_ASSIGNED TASK_.
The result should be the lines from the one holding "vise principalement à" to the end of the records below, repeated exactly. No pictures.
(ENTRIES SHOWN begins)
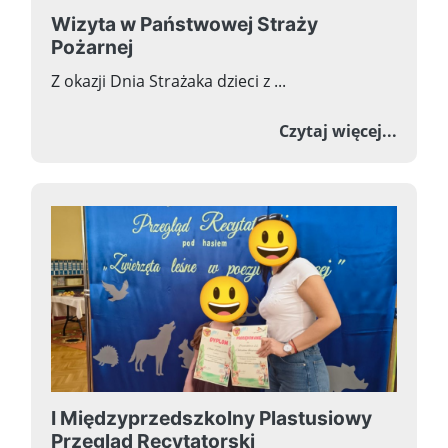
Wizyta w Państwowej Straży
Pożarnej
Z okazji Dnia Strażaka dzieci z ...
o Wizy
Czytaj więcej...
I Międzyprzedszkolny Plastusiowy
Przegląd Recytatorski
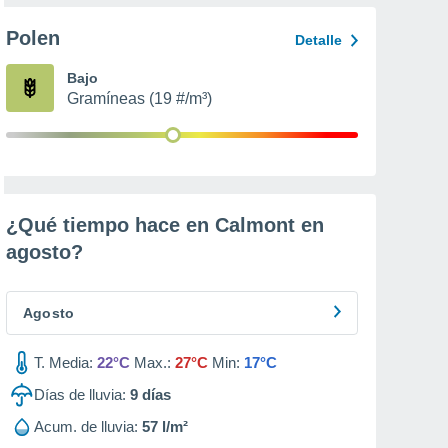
Polen
Detalle
Bajo
Gramíneas (19 #/m³)
¿Qué tiempo hace en Calmont en
agosto
?
Agosto
T. Media:
22°C
Max.:
27°C
Min:
17°C
Días de lluvia:
9
días
Acum. de lluvia:
57 l/m²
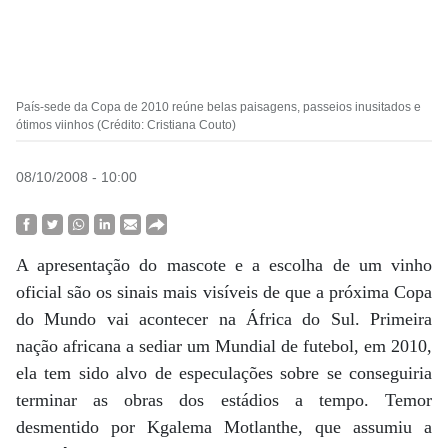
País-sede da Copa de 2010 reúne belas paisagens, passeios inusitados e
ótimos viinhos (Crédito: Cristiana Couto)
08/10/2008 - 10:00
A apresentação do mascote e a escolha de um vinho
oficial são os sinais mais visíveis de que a próxima Copa
do Mundo vai acontecer na África do Sul. Primeira
nação africana a sediar um Mundial de futebol, em 2010,
ela tem sido alvo de especulações sobre se conseguiria
terminar as obras dos estádios a tempo. Temor
desmentido por Kgalema Motlanthe, que assumiu a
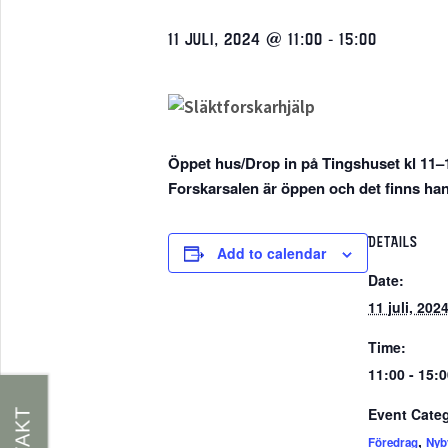
11 JULI, 2024 @ 11:00
-
15:00
Öppet hus/Drop in på Tingshuset kl 11–
Forskarsalen är öppen och det finns han
DETAILS
Add to calendar
Date:
11 juli, 202
Time:
11:00 - 15:
Event Categ
,
Föredrag
Nyb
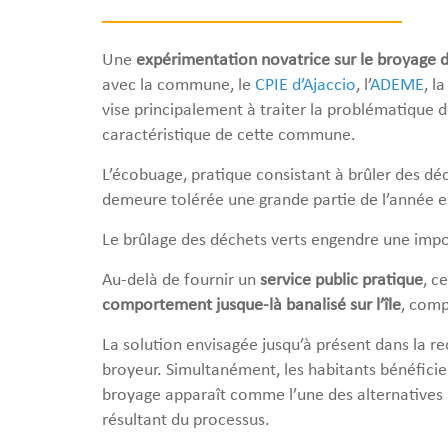
Une
expérimentation novatrice sur le broyage d
avec la commune, le
CPIE d’Ajaccio
, l’
ADEME
, l
vise principalement à traiter la problématique de
caractéristique de cette commune.
L’écobuage, pratique consistant à brûler des déc
demeure tolérée une grande partie de l’année e
Le brûlage des déchets verts engendre une import
Au-delà de fournir un
service public pratique
, c
comportement jusque-là banalisé sur l’île
, comp
La solution envisagée jusqu’à présent dans la r
broyeur. Simultanément, les habitants bénéfici
broyage apparaît comme l’une des alternatives le
résultant du processus.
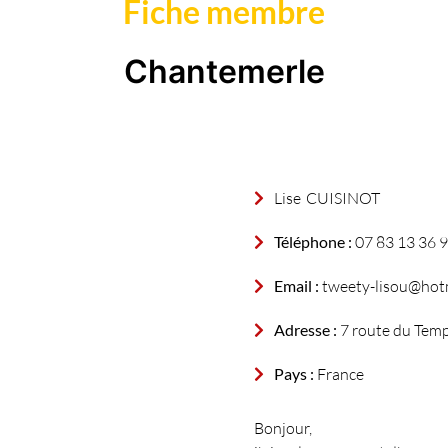
Fiche membre
Chantemerle
Lise
CUISINOT
Téléphone :
07 83 13 36 
Email :
tweety-lisou@hotm
Adresse :
7 route du Tem
Pays :
France
Bonjour,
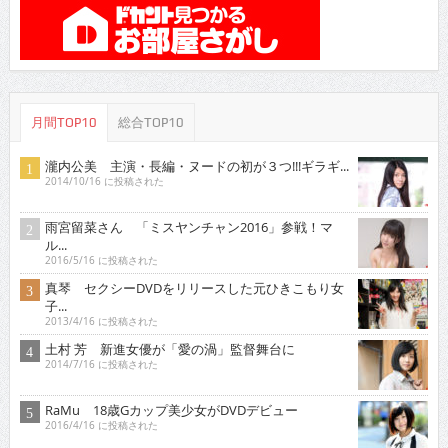
月間TOP10
総合TOP10
瀧内公美 主演・長編・ヌードの初が３つ!!!ギラギ...
2014/10/16 に投稿された
雨宮留菜さん 「ミスヤンチャン2016」参戦！マ
ル...
2016/5/16 に投稿された
真琴 セクシーDVDをリリースした元ひきこもり女
子...
2013/4/16 に投稿された
土村 芳 新進女優が「愛の渦」監督舞台に
2014/7/16 に投稿された
RaMu 18歳Gカップ美少女がDVDデビュー
2016/4/16 に投稿された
(ENTRIES SHOWN ends)
_ANSWER_.
vise principalement à traiter la problématique de
caractéristique de cette commune.
L’écobuage, pratique consistant à brûler des déc
demeure tolérée une grande partie de l’année e
Le brûlage des déchets verts engendre une import
Au-delà de fournir un
service public pratique
, c
comportement jusque-là banalisé sur l’île
, comp
La solution envisagée jusqu’à présent dans la r
broyeur. Simultanément, les habitants bénéfici
broyage apparaît comme l’une des alternatives le
résultant du processus.
Fiche membre
Chantemerle
Lise
CUISINOT
Téléphone :
07 83 13 36 
Email :
tweety-lisou@hotm
Adresse :
7 route du Tem
Pays :
France
Bonjour,
月間TOP10
総合TOP10
瀧内公美 主演・長編・ヌードの初が３つ!!!ギラギ...
2014/10/16 に投稿された
雨宮留菜さん 「ミスヤンチャン2016」参戦！マ
ル...
2016/5/16 に投稿された
真琴 セクシーDVDをリリースした元ひきこもり女
子...
2013/4/16 に投稿された
土村 芳 新進女優が「愛の渦」監督舞台に
2014/7/16 に投稿された
RaMu 18歳Gカップ美少女がDVDデビュー
2016/4/16 に投稿された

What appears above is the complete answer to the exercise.